If you've ever visited a website from your smartphone (over 4G/5G), your first hop has in all likelihood been over IPv6. If you have visited a website from your phone that only had an A record then you probably went through a CG-NAT box, which added latency.

If you streamed a Youtube video to your phone, or checked Gmail, or Instagram or Facebook, then it was over IPv6.

People (including probably you) use IPv6 everyday, multiple times, without knowing it.

1 comments

Without disputing the added latency of CGNAT, the v6-only peering fights (not just the infamous Cogent-HE dispute but smaller regional ISPs peering only on v4) means that there are indeed cases where v6 is worse than v4 in practice. Again, nothing inherently wrong with v6 itself, but peering disputes means bad latency on v6, which means that protocols relying on TCP (like plain FTP, SFTP and rsync) really takes a hit in transfer speeds.

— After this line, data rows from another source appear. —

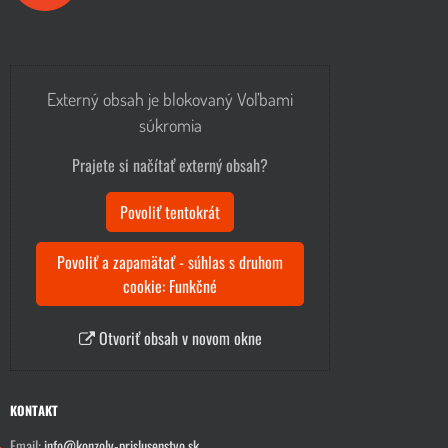
Externý obsah je blokovaný Voľbami
súkromia
Prajete si načítať externý obsah?
Povoliť tentokrát
Povoliť a zapamätať - súhlas s druhom
cookie: Funkčné
Otvoriť obsah v novom okne
KONTAKT
Email:
info@konzoly-prislusenstvo.sk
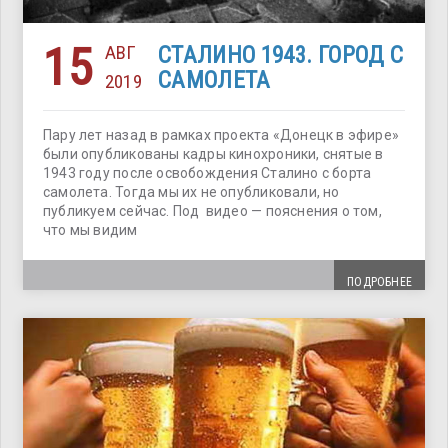
15
АВГ
СТАЛИНО 1943. ГОРОД С
САМОЛЕТА
2019
Пару лет назад в рамках проекта «Донецк в эфире»
были опубликованы кадры кинохроники, снятые в
1943 году после освобождения Сталино с борта
самолета. Тогда мы их не опубликовали, но
публикуем сейчас. Под видео — пояснения о том,
что мы видим
ПОДРОБНЕЕ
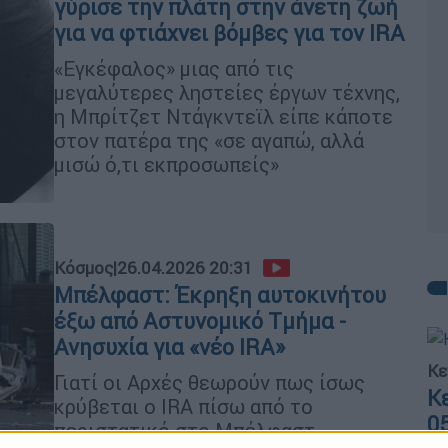
γύρισε την πλάτη στην άνετη ζωή
για να φτιάχνει βόμβες για τον IRA
«Εγκέφαλος» μιας από τις
μεγαλύτερες ληστείες έργων τέχνης,
η Μπρίτζετ Ντάγκντεϊλ είπε κάποτε
στον πατέρα της «σε αγαπώ, αλλά
μισώ ό,τι εκπροσωπείς»
Κόσμος
|
26.04.2026 20:31
Μπέλφαστ: Έκρηξη αυτοκινήτου
έξω από Αστυνομικό Τμήμα -
Ανησυχία για «νέο IRA»
Κε
Γιατί οι Αρχές θεωρούν πως ίσως
Κ
κρύβεται ο IRA πίσω από το
0
περιστατικό στο Μπέλφαστ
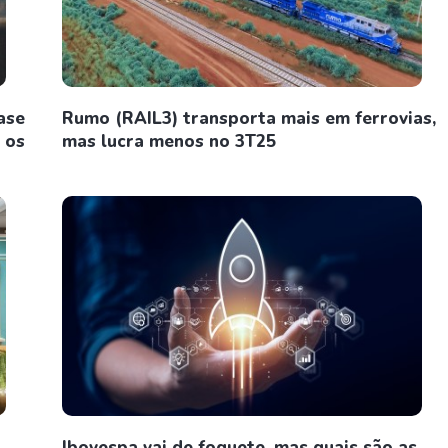
ase
Rumo (RAIL3) transporta mais em ferrovias,
 os
mas lucra menos no 3T25
Ibovespa vai de foguete, mas quais são as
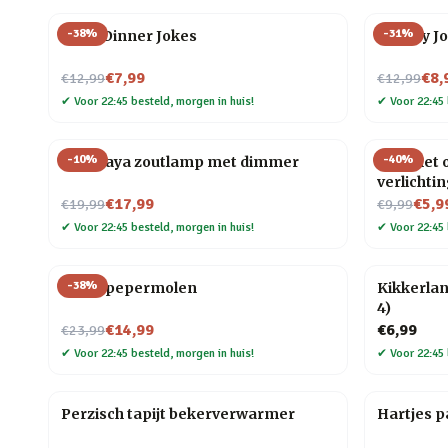
-
38
%
-
31
%
After Dinner Jokes
Cheesy J
Nu voor
Nu voor
€7,99
€8,
€12,99
€12,99
✔
Voor 22:45 besteld, morgen in huis!
✔
Voor 22:45 
-
10
%
-
40
%
Himalaya zoutlamp met dimmer
Pen met o
verlichti
Nu voor
Nu voor
€17,99
€5,9
€19,99
€9,99
✔
Voor 22:45 besteld, morgen in huis!
✔
Voor 22:45 
-
38
%
Vogel pepermolen
Kikkerlan
4)
Nu voor
€14,99
€6,99
€23,99
✔
Voor 22:45 besteld, morgen in huis!
✔
Voor 22:45 
Perzisch tapijt bekerverwarmer
Hartjes p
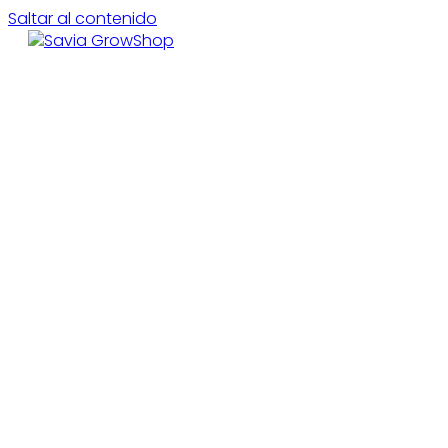
Saltar al contenido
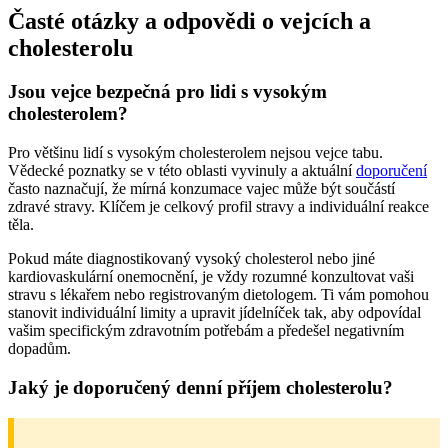
Časté otázky a odpovědi o vejcích a
cholesterolu
Jsou vejce bezpečná pro lidi s vysokým
cholesterolem?
Pro většinu lidí s vysokým cholesterolem nejsou vejce tabu.
Vědecké poznatky se v této oblasti vyvinuly a aktuální
doporučení
často naznačují, že mírná konzumace vajec může být součástí
zdravé stravy. Klíčem je celkový profil stravy a individuální reakce
těla.
Pokud máte diagnostikovaný vysoký cholesterol nebo jiné
kardiovaskulární onemocnění, je vždy rozumné konzultovat vaši
stravu s lékařem nebo registrovaným dietologem. Ti vám pomohou
stanovit individuální limity a upravit jídelníček tak, aby odpovídal
vašim specifickým zdravotním potřebám a předešel negativním
dopadům.
Jaký je doporučený denní příjem cholesterolu?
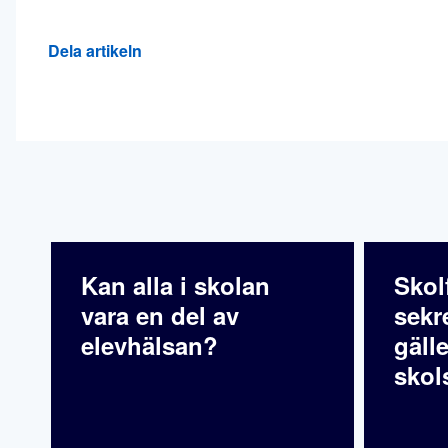
Dela artikeln
Kan alla i skolan
Skol
vara en del av
sekr
elevhälsan?
gälle
skol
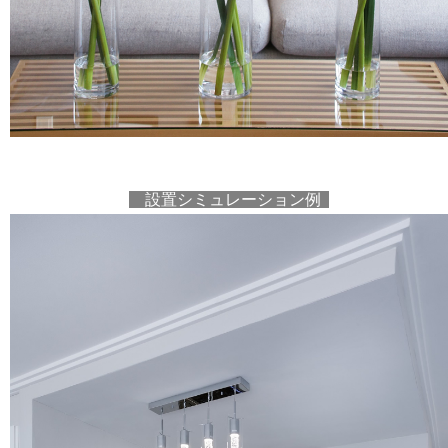
設置シミュレーション例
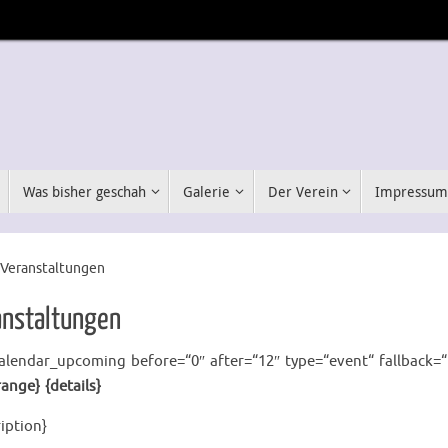
Was bisher geschah
Galerie
Der Verein
Impressu
rt
Veranstaltungen
anstaltungen
alendar_upcoming before=“0″ after=“12″ type=“event“ fallback=
ange} {details}
iption}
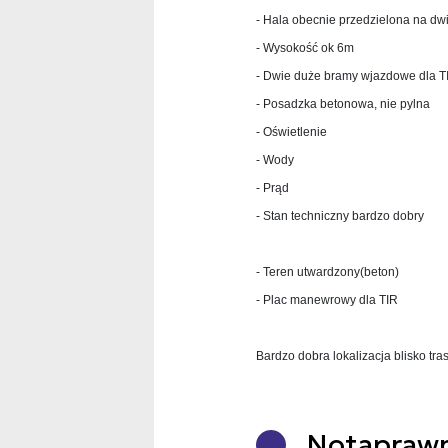
- Hala obecnie przedzielona na dw
- Wysokość ok 6m
- Dwie duże bramy wjazdowe dla T
- Posadzka betonowa, nie pylna
- Oświetlenie
- Wody
- Prąd
- Stan techniczny bardzo dobry
- Teren utwardzony(beton)
- Plac manewrowy dla TIR
Bardzo dobra lokalizacja blisko tr
Nota
praw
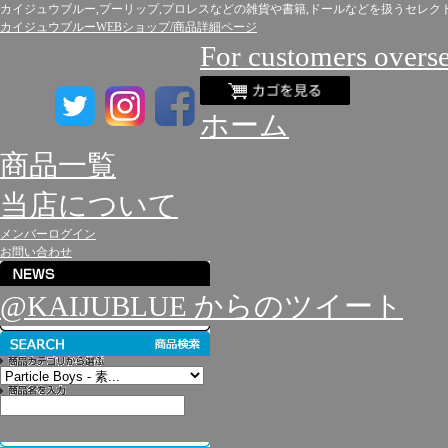
カイジュウブルー,プーリップ,プロレスなどの雑貨や書籍,ドールなどを扱うセレク
カイジュウブルーWEBショップ/商品詳細ページ
For customers overs
ホーム
商品一覧
当店について
メンバーログイン
お問い合わせ
@KAIJUBLUE からのツイート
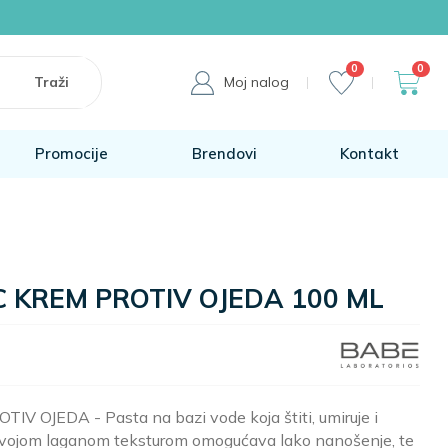
0
0
Moj nalog
Promocije
Brendovi
Kontakt
C KREM PROTIV OJEDA 100 ML
 OJEDA - Pasta na bazi vode koja štiti, umiruje i
 Svojom laganom teksturom omogućava lako nanošenje, te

Also there are cases where the ISP didn't bother even optimizing their routing in v6. I understand that some ISPs in Asia (and especially in Japan, where it shows up on ordinary customers in terms like MAP-E and VNEs) have separate backplanes for v4 and v6 (some are legacy reasons, some are business reasons). Guess which one is being devoted more in practice (hint: not the one being devoted more by IETF).